▸ **What you need to do**: Exactly as they appear, please output the lines from the one with "Find all instances" through the end of the material, without pictures.

*** Exercise data Section Begins ***

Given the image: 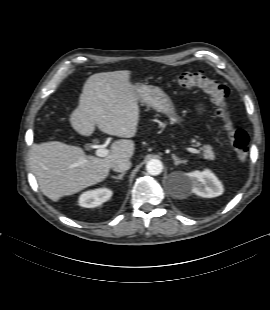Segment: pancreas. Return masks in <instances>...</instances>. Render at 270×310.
Listing matches in <instances>:
<instances>
[{"label":"pancreas","instance_id":"pancreas-1","mask_svg":"<svg viewBox=\"0 0 270 310\" xmlns=\"http://www.w3.org/2000/svg\"><path fill=\"white\" fill-rule=\"evenodd\" d=\"M192 142L195 143L194 146L200 145V143L196 142V140H192ZM201 149L204 151L203 157L205 159H208V160L215 159V153L213 152L212 147L210 145H204L203 147H201Z\"/></svg>","mask_w":270,"mask_h":310}]
</instances>
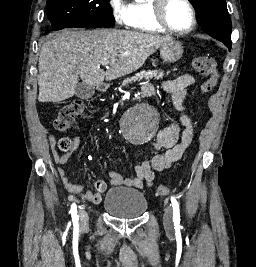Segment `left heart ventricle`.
<instances>
[{
    "label": "left heart ventricle",
    "mask_w": 256,
    "mask_h": 267,
    "mask_svg": "<svg viewBox=\"0 0 256 267\" xmlns=\"http://www.w3.org/2000/svg\"><path fill=\"white\" fill-rule=\"evenodd\" d=\"M165 18L169 25L178 31H185L189 29L192 23L190 9L178 0H171L167 3Z\"/></svg>",
    "instance_id": "obj_1"
}]
</instances>
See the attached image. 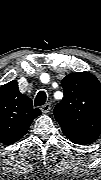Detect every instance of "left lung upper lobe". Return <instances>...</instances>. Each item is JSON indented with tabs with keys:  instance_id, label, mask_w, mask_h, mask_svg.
Masks as SVG:
<instances>
[{
	"instance_id": "obj_1",
	"label": "left lung upper lobe",
	"mask_w": 101,
	"mask_h": 180,
	"mask_svg": "<svg viewBox=\"0 0 101 180\" xmlns=\"http://www.w3.org/2000/svg\"><path fill=\"white\" fill-rule=\"evenodd\" d=\"M64 97L54 115L73 143L95 142L101 132V84L89 72L71 73L62 80Z\"/></svg>"
}]
</instances>
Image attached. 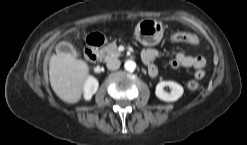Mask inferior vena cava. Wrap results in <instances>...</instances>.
I'll list each match as a JSON object with an SVG mask.
<instances>
[{
  "instance_id": "obj_1",
  "label": "inferior vena cava",
  "mask_w": 247,
  "mask_h": 145,
  "mask_svg": "<svg viewBox=\"0 0 247 145\" xmlns=\"http://www.w3.org/2000/svg\"><path fill=\"white\" fill-rule=\"evenodd\" d=\"M120 65H121L120 60L116 58H111L106 62V66L109 70H116L120 67Z\"/></svg>"
}]
</instances>
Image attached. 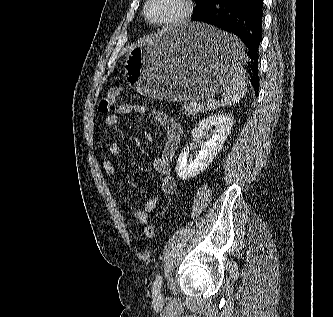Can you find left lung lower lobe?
<instances>
[{"mask_svg": "<svg viewBox=\"0 0 333 317\" xmlns=\"http://www.w3.org/2000/svg\"><path fill=\"white\" fill-rule=\"evenodd\" d=\"M234 34L247 47L248 72L256 97L259 91L258 49L262 40L263 0H211L210 4L191 18ZM218 53L231 58L232 52L224 44Z\"/></svg>", "mask_w": 333, "mask_h": 317, "instance_id": "0a47b994", "label": "left lung lower lobe"}]
</instances>
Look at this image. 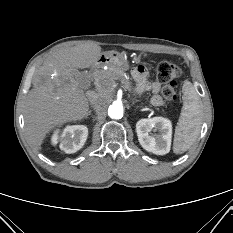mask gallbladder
<instances>
[{"mask_svg":"<svg viewBox=\"0 0 233 233\" xmlns=\"http://www.w3.org/2000/svg\"><path fill=\"white\" fill-rule=\"evenodd\" d=\"M77 78H78V81H79V73H77Z\"/></svg>","mask_w":233,"mask_h":233,"instance_id":"bac80fb5","label":"gallbladder"}]
</instances>
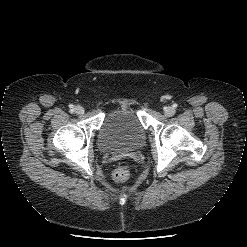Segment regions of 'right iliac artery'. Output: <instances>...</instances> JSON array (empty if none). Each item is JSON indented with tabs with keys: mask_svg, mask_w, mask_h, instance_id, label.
<instances>
[{
	"mask_svg": "<svg viewBox=\"0 0 247 247\" xmlns=\"http://www.w3.org/2000/svg\"><path fill=\"white\" fill-rule=\"evenodd\" d=\"M70 110L73 112L74 111V106L73 105H70Z\"/></svg>",
	"mask_w": 247,
	"mask_h": 247,
	"instance_id": "82829eb1",
	"label": "right iliac artery"
}]
</instances>
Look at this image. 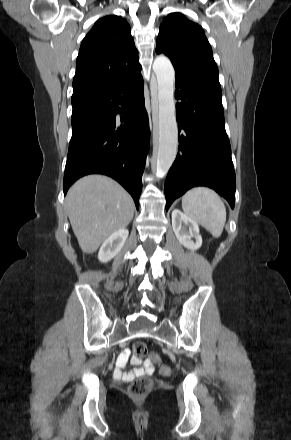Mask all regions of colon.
<instances>
[{"label": "colon", "mask_w": 291, "mask_h": 440, "mask_svg": "<svg viewBox=\"0 0 291 440\" xmlns=\"http://www.w3.org/2000/svg\"><path fill=\"white\" fill-rule=\"evenodd\" d=\"M133 353L135 359H142L148 356V350L146 344L141 341H137L133 345ZM150 358L159 365V370L161 374H166L169 372V368L163 365L156 355H150ZM152 384L146 378H138L129 385V394L135 399L144 398L151 390Z\"/></svg>", "instance_id": "1"}]
</instances>
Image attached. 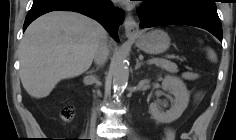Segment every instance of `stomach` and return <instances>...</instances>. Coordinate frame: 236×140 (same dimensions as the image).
I'll return each instance as SVG.
<instances>
[{"mask_svg":"<svg viewBox=\"0 0 236 140\" xmlns=\"http://www.w3.org/2000/svg\"><path fill=\"white\" fill-rule=\"evenodd\" d=\"M129 37L135 40L139 49L149 54L163 53L170 45L168 34L158 29L147 33L139 32L135 35H130Z\"/></svg>","mask_w":236,"mask_h":140,"instance_id":"0dacf381","label":"stomach"}]
</instances>
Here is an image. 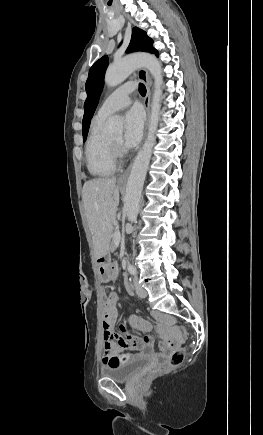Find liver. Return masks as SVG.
Segmentation results:
<instances>
[{"instance_id":"1","label":"liver","mask_w":263,"mask_h":435,"mask_svg":"<svg viewBox=\"0 0 263 435\" xmlns=\"http://www.w3.org/2000/svg\"><path fill=\"white\" fill-rule=\"evenodd\" d=\"M82 199L92 234L94 253L98 258L108 250L119 205V188L116 179L98 178L85 182Z\"/></svg>"}]
</instances>
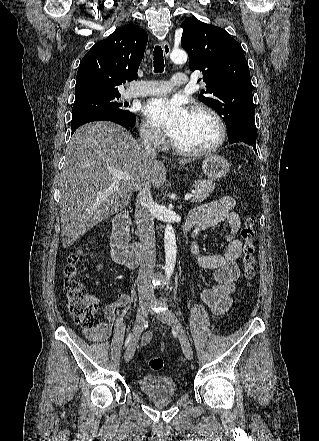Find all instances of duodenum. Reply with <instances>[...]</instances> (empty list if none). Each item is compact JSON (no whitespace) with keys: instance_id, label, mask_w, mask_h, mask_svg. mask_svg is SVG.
Segmentation results:
<instances>
[{"instance_id":"duodenum-1","label":"duodenum","mask_w":319,"mask_h":441,"mask_svg":"<svg viewBox=\"0 0 319 441\" xmlns=\"http://www.w3.org/2000/svg\"><path fill=\"white\" fill-rule=\"evenodd\" d=\"M129 214L127 210L119 212L113 221L110 247L112 258L118 264L128 268L138 266L144 246L142 244H128ZM188 227L185 225L184 230Z\"/></svg>"}]
</instances>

*** Exercise data Section Ends ***

▸ **Solution to the exercise**:
Find all instances of duodenum. Reply with <instances>[...]</instances> (empty list if none). Each item is compact JSON (no whitespace) with keys: instance_id, label, mask_w, mask_h, mask_svg. mask_svg is SVG.
Segmentation results:
<instances>
[{"instance_id":"duodenum-1","label":"duodenum","mask_w":319,"mask_h":441,"mask_svg":"<svg viewBox=\"0 0 319 441\" xmlns=\"http://www.w3.org/2000/svg\"><path fill=\"white\" fill-rule=\"evenodd\" d=\"M129 214L127 210L119 212L113 221L110 247L112 258L118 264L128 268L138 266L144 246L142 244H128ZM188 227L185 225L184 230Z\"/></svg>"}]
</instances>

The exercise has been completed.